I’m going to keep playing the game, to see more of the main storyline, which I’m still really enjoying. Hope to encounter more pleasant surprises as I do!

Yep. These were my main issues with the game. I was so excited at first when the lander sequences let me find new types of ships on all these different planets! Wow! I had assumed that the ships would be like Star Control 2, where each one is unique. It will control differently, have a unique special ability and a unique weapon, and unique maneuverability and feel. But no, not really. They’re all essentially the same ship with a few stats tweaked, and none of them are fun to control and fight in. That lack of core gameplay in the combat portion is a real bummer. I wanted to continue, because I think they did a great job with the humor at the start of the game, but with every fight feeling generic and boring, I finally moved on.

I just hope they overhaul the combat at some point, that will draw me back.

There’s a standalone benchmark to download for those of us who like to look at e-peen scores.


Tests DX11, DX12 and Vulkan. Annoyingly, requires email activation.

The 4th and final part of the Earth Rising expansion for Star Control: Origins was announced today. I’ve got some screenshots shared below, but you can see more details over on Stardock’s forums.

Has anyone played any of Earth Rising yet? Any favorite moments so far?

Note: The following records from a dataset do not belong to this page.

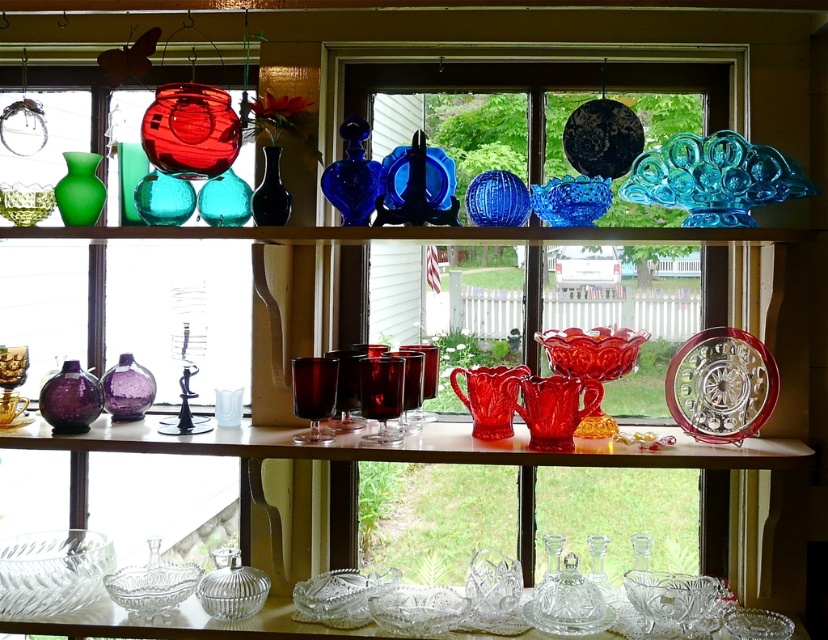 You are arranging a centerpiece for a dinner party and have two purple glass vases available. The first is the purple glass vase at lower left, and the second is the purple glass vase at center. Which of these vases would be more suitable for holding a larger bouquet of flowers?

The purple glass vase at lower left is wider than the purple glass vase at center, making it more suitable for holding a larger bouquet of flowers.

You are arranging flowers in the clear crystal bowl at center and the purple glass vase at center. Which object should you place flowers in first if you want the taller container to hold the taller flowers?

The clear crystal bowl at center is taller than the purple glass vase at center, so you should place flowers in the clear crystal bowl at center first to accommodate the taller flowers.

You are organizing a dinner party and need to choose between the clear crystal bowl at lower left and the clear crystal bowl at center for serving appetizers. Based on their sizes, which bowl would be more suitable for holding a larger quantity of food?

The clear crystal bowl at lower left is larger in size than the clear crystal bowl at center, making it more suitable for holding a larger quantity of food. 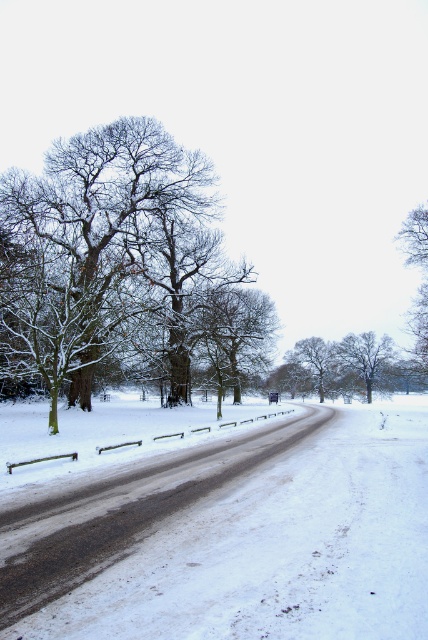 You are standing at the starting point of the snow covered road and want to reach the white powdery snow at center. Which direction should you move in to reach it?

The white powdery snow at center is located at point 0.858 on the x axis and 0.652 on the y axis. Since you are at the starting point of the road, you should move towards the center of the image where the snow is located. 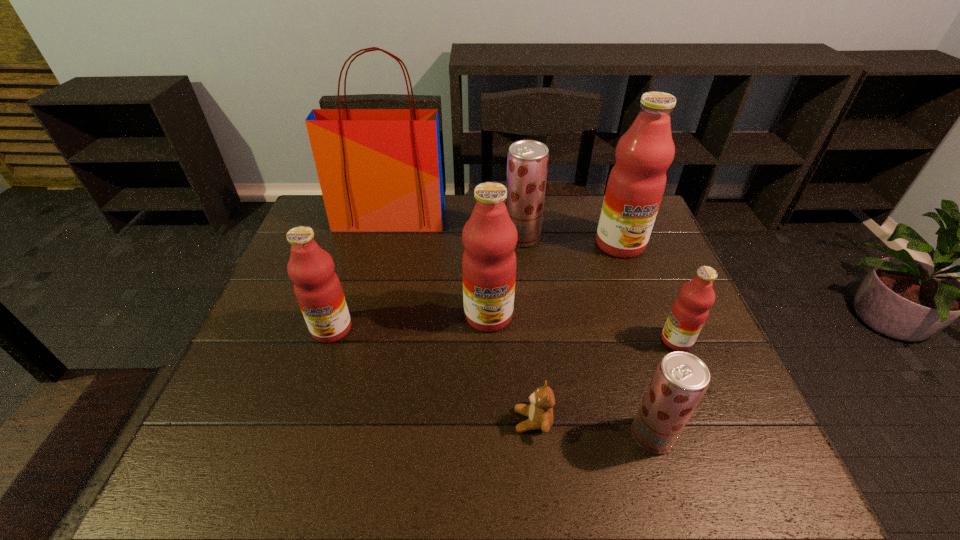 Find the location of `vacant space that's between the leftmost pink fruit juice and the bigger strawberry fruit juice`. vacant space that's between the leftmost pink fruit juice and the bigger strawberry fruit juice is located at coordinates (427, 283).

This screenshot has height=540, width=960. Identify the location of empty location between the smallest pink fruit juice and the shopping bag. (533, 280).

Where is `free space between the shortest object and the fifth shortest fruit juice`? The height and width of the screenshot is (540, 960). free space between the shortest object and the fifth shortest fruit juice is located at coordinates (511, 368).

At what (x,y) coordinates should I click in order to perform the action: click on unoccupied position between the tallest fruit juice and the nearer strawberry fruit juice. Please return your answer as a coordinate pair (x, y). The height and width of the screenshot is (540, 960). Looking at the image, I should click on (636, 340).

Locate an element on the screen. object that is the closest to the fifth shortest fruit juice is located at coordinates (540, 415).

Locate an element on the screen. This screenshot has width=960, height=540. object that ranks as the fifth closest to the right strawberry fruit juice is located at coordinates (527, 162).

The image size is (960, 540). I want to click on fruit juice that is the fifth closest to the blue shopping bag, so click(x=690, y=310).

Identify which fruit juice is the third nearest to the third tallest object. Please provide its 2D coordinates. Your answer should be formatted as a tuple, i.e. [(x, y)], where the tuple contains the x and y coordinates of a point satisfying the conditions above.

[(636, 184)]

Locate which pink fruit juice ranks third in proximity to the shopping bag. Please provide its 2D coordinates. Your answer should be formatted as a tuple, i.e. [(x, y)], where the tuple contains the x and y coordinates of a point satisfying the conditions above.

[(636, 184)]

Where is `pink fruit juice that is the second closest to the third tallest object`? This screenshot has height=540, width=960. pink fruit juice that is the second closest to the third tallest object is located at coordinates (636, 184). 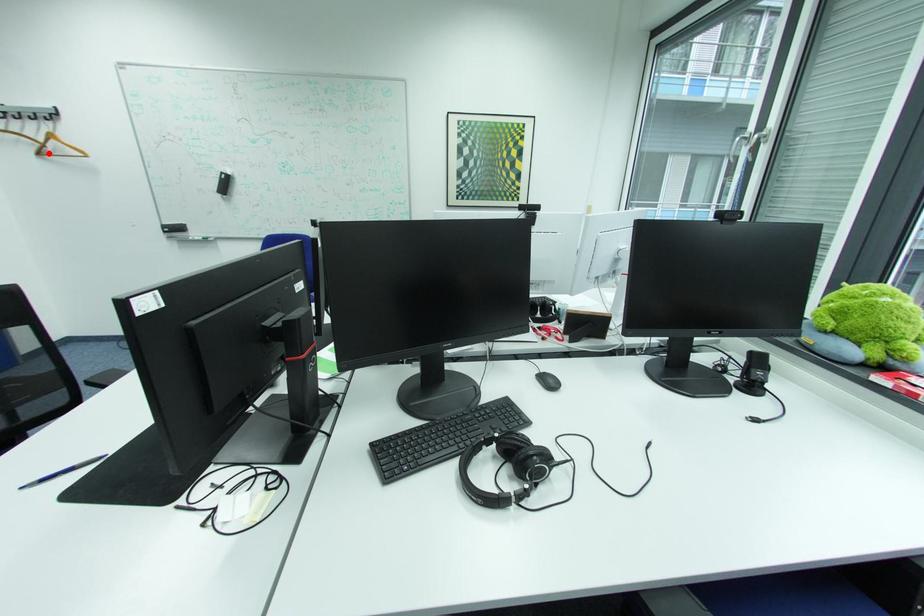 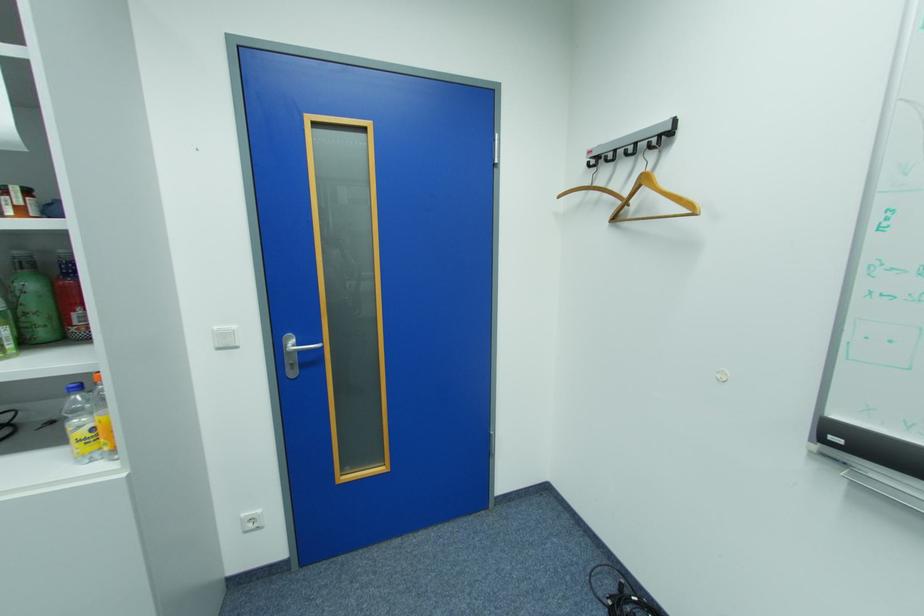 Find the pixel in the second image that matches the highlighted location in the first image.

(624, 220)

When I bought it, the second part of Earth Rising had just come out, I kinda decided to wait for all the expansions to come out to start playing. :D

Have they improved the combat since the game launched, or does it feel about the same? That was my main reason for putting down the base game. I just didn’t enjoy the fights.

Then your time is approaching! ;)

Can I ask what it was about the fights you didn’t enjoy? I know there have been some adjustments to balance and how some weapons work over the time since release, but the combat method is still mostly the same.

There were a few factors.

  1. The generic ships. Early Star Control ships all had unique ships each having it’s own main weapon and special weapon that was unique to that ship. In Origins, I found all these ships I salvaged, excited to figure out what all their cool abilities would be, only to find out they were all basically the same.

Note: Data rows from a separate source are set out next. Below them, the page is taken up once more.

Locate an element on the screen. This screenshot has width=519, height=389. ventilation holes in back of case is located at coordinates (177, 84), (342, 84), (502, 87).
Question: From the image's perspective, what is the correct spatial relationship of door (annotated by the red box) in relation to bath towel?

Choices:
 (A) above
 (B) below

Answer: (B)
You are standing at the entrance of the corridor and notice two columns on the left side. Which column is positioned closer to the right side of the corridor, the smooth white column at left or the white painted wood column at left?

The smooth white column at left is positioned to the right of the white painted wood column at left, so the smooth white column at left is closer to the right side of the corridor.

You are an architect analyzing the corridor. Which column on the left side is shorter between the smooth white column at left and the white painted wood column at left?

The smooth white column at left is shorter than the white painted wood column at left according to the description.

  2. Galak-Z does it so much better. It’s like how I imagine Star Control 1 and 2 and 3 would be if they came out today. A lot of emphasis on momentum and turning and firing, same as Star Control, but done with a better physics feel and slowing down the action a little so you never die super quick. It was a weird shift going from that game to Star Control: Origins where the combat is over way too quickly even when you have a huge crew, and speed and momentum and turning speed and all that good physics stuff just doesn’t feel as good. To be fair, this is true of all the older Star Control games as well, now that I tried them after playing Galak-Z. It feels everything happens too fast, and the physics doesn’t feel as impactful. Hard to describe this I guess.